Working at the intersection of these three themes, Shaw Crane was not afraid to challenge traditional poverty scholarship and the scholars who had influenced her throughout her academic and professional career. As an undergraduate at the University of California Berkeley, she was surprised to learn that “experts on poverty” had often learned about poverty in an elite environment, a trend that Shaw Crane felt necessary to change. Instead of staying in the classroom, theory should dare leave academia to enter the field; in essence, theory should “ride the bus,” Shaw Crane suggested, borrowing the metaphor from poet Ruth Forman. Shaw Crane decided to pursue the minor in Global Poverty and Practice (GPP) because it undermined the hierarchy of top-down poverty scholarship.

“The minor is a project of dislocation,” Shaw Crane said. “Because it sends undergraduates, me included, into the field to engage in the messy and contradictory and complex work of poverty alleviation and the work of building power with community organizations and government institutions.”

Shaw Crane’s own path since graduating from UC Berkeley can be seen as a testament to this interdisciplinary approach of theory and practice.
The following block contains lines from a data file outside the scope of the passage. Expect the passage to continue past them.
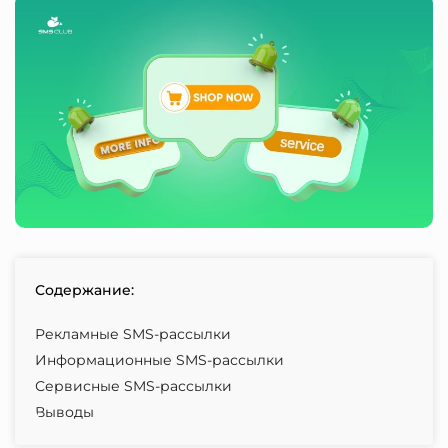
Содержание:
Рекламные SMS-рассылки
Информационные SMS-рассылки
Сервисные SMS-рассылки
Выводы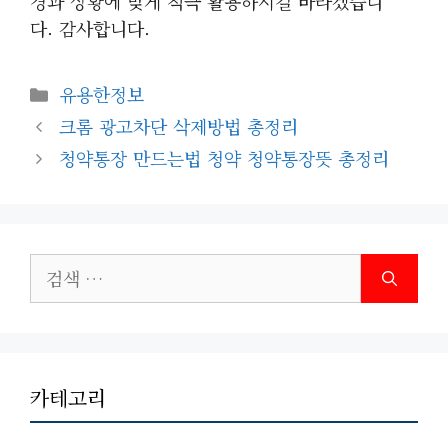
경과 상황에 맞게 적극 활용하시길 바라겠습니
다. 감사합니다.
카
유용한정보
테
크롬 광고차단 삭제방법 총정리
고
청약통장 만드는법 청약 청약통장뜻 총정리
리
검
색:
카테고리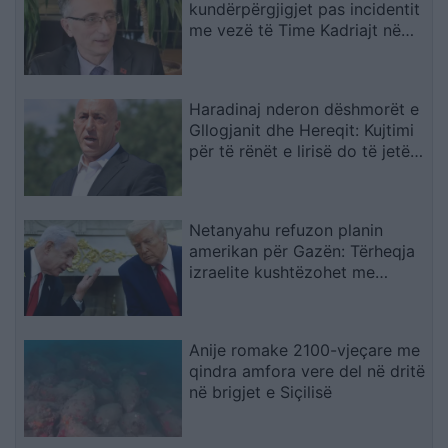
kundërpërgjigjet pas incidentit
me vezë të Time Kadriajt në
Kuvend: Kujton të kaluarën në
UÇK dhe lidhjet me Radojçiqin
Haradinaj nderon dëshmorët e
Gllogjanit dhe Hereqit: Kujtimi
për të rënët e lirisë do të jetë i
përjetshëm
Netanyahu refuzon planin
amerikan për Gazën: Tërheqja
izraelite kushtëzohet me
çarmatimin e Hamasit
Anije romake 2100-vjeçare me
qindra amfora vere del në dritë
në brigjet e Siçilisë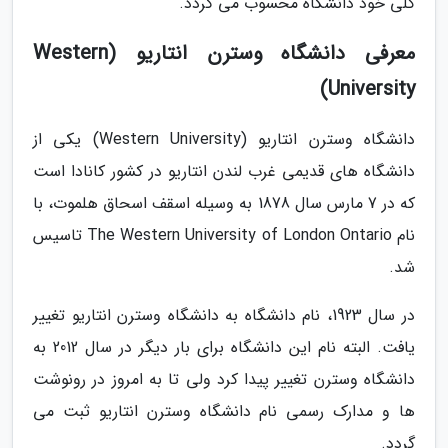
کلی خود دانشگاه محسوب می گردد.
معرفی دانشگاه وسترن انتاریو (Western
University)
دانشگاه وسترن انتاریو (Western University) یکی از
دانشگاه های قدیمی غرب لندن انتاریو در کشور کانادا است
که در 7 مارس سال 1878 به وسیله اسقف اسحاق هلموت، با
نام The Western University of London Ontario تاسیس
شد.
در سال 1923، نام دانشگاه به دانشگاه وسترن انتاریو تغییر
یافت. البته نام این دانشگاه برای بار دیگر در سال 2012 به
دانشگاه وسترن تغییر پیدا کرد ولی تا به امروز در رونوشت
ها و مدارک رسمی نام دانشگاه وسترن انتاریو ثبت می
گردد.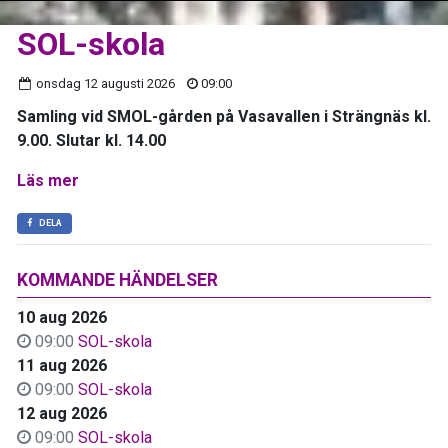
SOL-skola
onsdag 12 augusti 2026
09:00
Samling vid SMOL-gården på Vasavallen i Strängnäs kl.
9.00. Slutar kl. 14.00
Läs mer
DELA
KOMMANDE HÄNDELSER
10 aug 2026
09:00
SOL-skola
11 aug 2026
09:00
SOL-skola
12 aug 2026
09:00
SOL-skola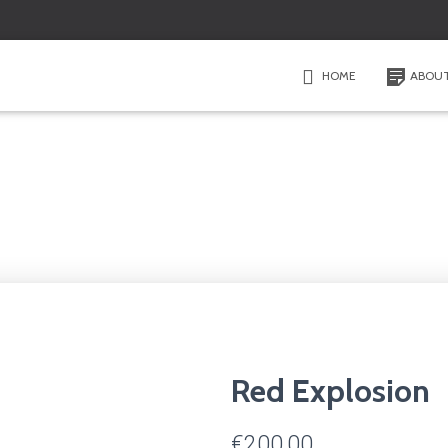
HOME
ABOU
Red Explosion
€
200,00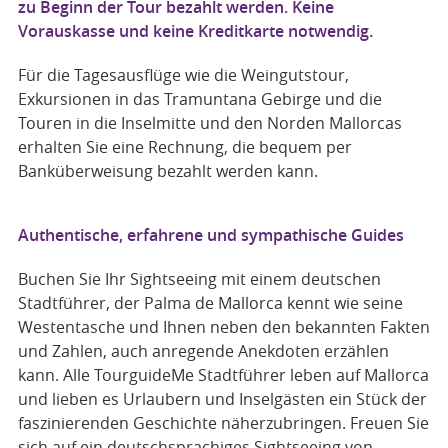
zu Beginn der Tour bezahlt werden. Keine
Vorauskasse und keine Kreditkarte notwendig.
Für die Tagesausflüge wie die Weingutstour,
Exkursionen in das Tramuntana Gebirge und die
Touren in die Inselmitte und den Norden Mallorcas
erhalten Sie eine Rechnung, die bequem per
Banküberweisung bezahlt werden kann.
Authentische, erfahrene und sympathische Guides
Buchen Sie Ihr Sightseeing mit einem deutschen
Stadtführer, der Palma de Mallorca kennt wie seine
Westentasche und Ihnen neben den bekannten Fakten
und Zahlen, auch anregende Anekdoten erzählen
kann. Alle TourguideMe Stadtführer leben auf Mallorca
und lieben es Urlaubern und Inselgästen ein Stück der
faszinierenden Geschichte näherzubringen. Freuen Sie
sich auf ein deutschsprachiges Sightseeing von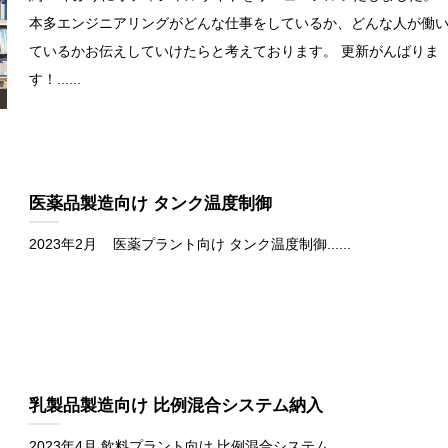
本多エンジニアリングがどんな仕事をしているか、どんな人が働
ているかお伝えしていけたらと考えております。 更新がんばりま
す！......
医薬品製造向け タンク温度制御
2023年2月 医薬プラント向け タンク温度制御......
乳製品製造向け 比例混合システム納入
2023年4月 飲料プラント向け 比例混合システム......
After receiving the University Medal, an award given to the student with the most outstanding academic record, Shaw Crane researched the impact of the new healthcare system in the lives of families living with HIV in Bogotá, Colombia as a Fulbright fellow. She returned to the Bay Area to work in a community health clinic and organizing project in Oakland, until she joined the Blum Center as a research fellow earlier this year. Together with Professor Ananya Roy, Shaw Crane co-directed the Territories of Poverty conference, a get-together of her “intellectual dream team, an inter-generational, inter-disciplinary wish-list,” as she jokingly referred to the panelists.

According to Shaw Crane, the conference is also a project of dislocation, from studying “the bodies and places and behaviors and choices of the often pathologized poor” to examining and challenging institutions that manage and govern poverty. Poverty then, explained Shaw Crane, is no longer a problem of specific people, “for whom the rest of us can choose to engage with, with benevolence and often tremendous self-importance,” but poverty is a larger process that reflects how capitalism works, how inequality is produced, spatialized and governed and how the middle-class makes and unmakes itself.

In her closing remarks, Shaw Crane brought attention to another inspirational piece within this new paradigm of poverty scholarship that was introduced by Michael Katz, Professor of History at the University of Pennsylvania. Not only do the conference and GPP minor provide specific implementation strategies, but they show that the gap between theory and implementation is filled with power, “very serious and constructive and problematic and complex, but nonetheless, power,” Shaw Crane said.

“That is something I need to write on a Post-It note and carry around with me for the rest of my life!” With these words, she looked into the audience of practicing poverty scholars and poverty scholars to be. Many heads nodded in agreement and numerous hands took the note down, to make sure not to forget.

It is building awareness around the notion of power and possibility—through this conference and the minor—that enables new frontiers in poverty scholarship.